Please understand, ink and space is limited when a book is put together. Paizo has to choose carefully what they put in as apposed to data overload. As a player, the reason I bought the Bestiary 5 is the monstrous humanoids, humanoids and undead.
Those are the beasties I can turn into and keep my armor, sword and the like when I change shape. Polymorph is like gas on a camp fire in a fight. Getting larger and having multiple arms creates options. You can carry a reach weapon and a melee weapon to threaten all squares you threaten. For changing shape to a larger creature, increasing to a size large creature gives a +1 to attack with CMB against CMD unlike a -2 to attack AC. For turning into a size Huge creature, a +2 is given to attack CMD with CMB. Sunder, Trip, Grapple, Reposition and the like are incredibly successful on low rolls. Not to mention the damage output increases along with reach in which creatures smaller than you can not take a free shot if they can not reach you when you provoke.

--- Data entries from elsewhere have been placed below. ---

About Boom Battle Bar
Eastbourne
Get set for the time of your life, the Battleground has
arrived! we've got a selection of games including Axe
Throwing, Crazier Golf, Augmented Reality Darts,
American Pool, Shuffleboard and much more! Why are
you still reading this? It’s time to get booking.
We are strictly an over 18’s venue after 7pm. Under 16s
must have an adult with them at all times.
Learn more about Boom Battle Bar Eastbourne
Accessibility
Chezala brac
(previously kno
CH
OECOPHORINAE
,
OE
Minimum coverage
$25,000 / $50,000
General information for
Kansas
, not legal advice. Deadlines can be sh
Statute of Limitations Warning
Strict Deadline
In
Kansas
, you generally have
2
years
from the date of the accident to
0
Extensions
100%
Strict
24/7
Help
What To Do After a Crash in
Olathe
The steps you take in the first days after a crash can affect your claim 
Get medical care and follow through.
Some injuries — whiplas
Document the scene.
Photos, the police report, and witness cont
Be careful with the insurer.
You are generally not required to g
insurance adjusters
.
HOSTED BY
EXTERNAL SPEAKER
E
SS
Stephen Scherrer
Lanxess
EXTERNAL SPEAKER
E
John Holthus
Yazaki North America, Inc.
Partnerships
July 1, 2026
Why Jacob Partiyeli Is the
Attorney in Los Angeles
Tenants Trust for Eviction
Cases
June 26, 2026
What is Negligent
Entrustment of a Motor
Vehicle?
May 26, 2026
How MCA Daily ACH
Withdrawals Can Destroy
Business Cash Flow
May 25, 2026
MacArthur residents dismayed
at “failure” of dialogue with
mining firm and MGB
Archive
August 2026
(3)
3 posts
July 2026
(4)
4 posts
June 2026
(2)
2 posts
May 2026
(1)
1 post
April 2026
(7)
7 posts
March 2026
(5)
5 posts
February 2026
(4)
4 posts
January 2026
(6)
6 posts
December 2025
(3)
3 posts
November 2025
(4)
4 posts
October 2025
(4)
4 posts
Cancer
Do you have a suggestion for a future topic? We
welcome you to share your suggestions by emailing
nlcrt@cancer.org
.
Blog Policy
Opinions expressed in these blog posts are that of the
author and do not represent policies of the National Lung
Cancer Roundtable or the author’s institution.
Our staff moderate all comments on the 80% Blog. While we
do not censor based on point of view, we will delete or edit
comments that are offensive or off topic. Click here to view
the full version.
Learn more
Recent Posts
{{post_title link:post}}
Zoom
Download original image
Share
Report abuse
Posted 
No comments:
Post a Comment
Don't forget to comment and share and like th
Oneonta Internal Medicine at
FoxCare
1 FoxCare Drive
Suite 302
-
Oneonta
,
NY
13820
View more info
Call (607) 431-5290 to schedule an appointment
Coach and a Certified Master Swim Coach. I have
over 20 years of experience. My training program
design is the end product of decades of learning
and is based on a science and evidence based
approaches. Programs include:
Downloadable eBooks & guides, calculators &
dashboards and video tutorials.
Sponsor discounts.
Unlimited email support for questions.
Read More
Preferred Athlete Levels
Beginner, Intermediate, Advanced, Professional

I like the layout of the book, the stats of the monsters fulfill roles that the other bestiary's do not completely fulfill. As a GM, ever since the first bestiary, the monsters are scarier and scarier as each Bestiary has come out. That means as a player or a GM, the fire power can be increased for the players and more fire power means more epic fights.
As a side note, I feel the story should propel the fights just like it should propel the role-playing, investigating or what not. I have noticed players like fire power. The more people play the more fire power the would like to have. Such increases means greater rules struggle. The more I play and understand chapter 8 of the core rule book, the more the rules become easier and that struggle has become less.